What put me over the edge here was WeWork and their failed IPO in 2019. Angel investors had just inflated the valuation of the company on the way up to $47 billion. When the company was ready for the “dumb” institutional and retail investors, interest just evaporated when they scrutinized the numbers. Afterwards we saw SoftBank come out with this graph saying “some time into the future we will be profitable”. It did not specify the amounts, or the years it would take. I would rather choose to invest with 50 Cent and “Get Rich or Die Tryin’” as my only strategy over this.

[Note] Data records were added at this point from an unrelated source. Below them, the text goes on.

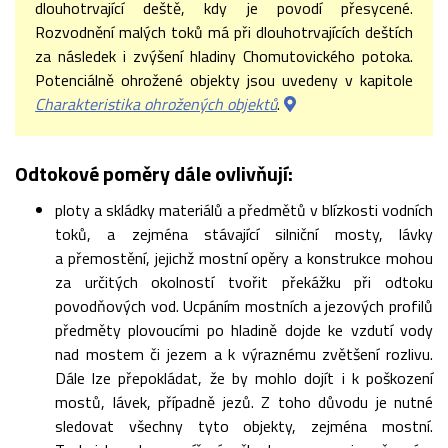
dlouhotrvající deště, kdy je povodí přesycené.
Rozvodnění malých toků má při dlouhotrvajících deštích
za následek i zvýšení hladiny Chomutovického potoka.
Potenciálně ohrožené objekty jsou uvedeny v kapitole
Charakteristika ohrožených objektů
.
Odtokové poměry dále ovlivňují:
ploty a skládky materiálů a předmětů v blízkosti vodních
toků, a zejména stávající silniční mosty, lávky
a přemostění, jejichž mostní opěry a konstrukce mohou
za určitých okolností tvořit překážku při odtoku
povodňových vod. Ucpáním mostních a jezových profilů
předměty plovoucími po hladině dojde ke vzdutí vody
nad mostem či jezem a k výraznému zvětšení rozlivu.
Dále lze přepokládat, že by mohlo dojít i k poškození
mostů, lávek, případně jezů. Z toho důvodu je nutné
sledovat všechny tyto objekty, zejména mostní.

Looks like a clear plan to me

At the same time I learned about Howard Marks and his view of the general markets. He talked about a group of companies in the late sixties that were called the “Nifty Fifty”. These were quality companies that were great investments no matter what price. They were improving profitability, had moats against competitors, and would be around for decades to come. Still, these companies in the end became overvalued. Before the bubble burst in 1973-74 they had a  P/E of around 100. After the market turned, these companies fell much more than the market in general. The reason was simply that these companies were overvalued. They were not outcompeted by others in the market. You can find most of these companies today, and they are still market leaders. (Pfizer, Coca-Cola Company, General Electric, Procter & Gamble, McDonald’s, The Walt Disney Company, American Express, Xerox og Black & Decker). In the end valuations matter. At work I was hearing the same thing being said about a lot of the companies I was investing in.

That is why I decided to look for new sectors in 2019, and what made me look to the uranium and commodity markets. The change from growth stocks to deep value in commodities was not without its challenges. From the beginning I had trailed the Norwegian Benchmark Index (OSEBX). This was a natural result of my horrible beginning. After I went over to the growth stocks I started to outperform the markets some of the years. I even started to catch up to the head start I had given the index. When I switched my portfolio over to uranium I had a big test of conviction in my portfolio from July 2019 until March 2020. My investments in uranium were performing horribly, and I just lost more and more ground to the index. After 8 years investing I was having my worst year. It seemed like I just had invested in hopes and dreams. (The investments I had exited were still performing very well during this time). If I was at one point doubting my thesis, this was the most important time for me. Without faith in the investment thesis I would have exited my positions during this time. Instead I went over it again and invested more. From March 2020 the different commodity markets started their run and I started to outperformance the index. (The OSEBX index is heavily weighted to energy).

My portfolio in blue and the OSEBX index in yellow

I am here showing my first investment account that I still have today. (I have started other accounts that have beaten the index for longer, but I show the first one to make a point). You do not need many great ideas in your career to outperform. You just have to survive long enough to catch the big wave when it comes along.

I do not plan to marry my investments. I am constantly looking for new places to put my money, but I will not scale out of my current positions before I see better opportunities elsewhere. I talk a lot about investment strategy, but not so much about change of strategy. I am not saying change strategy every year, but as the conditions change, I am always willing to scrutinize and change it. So should you.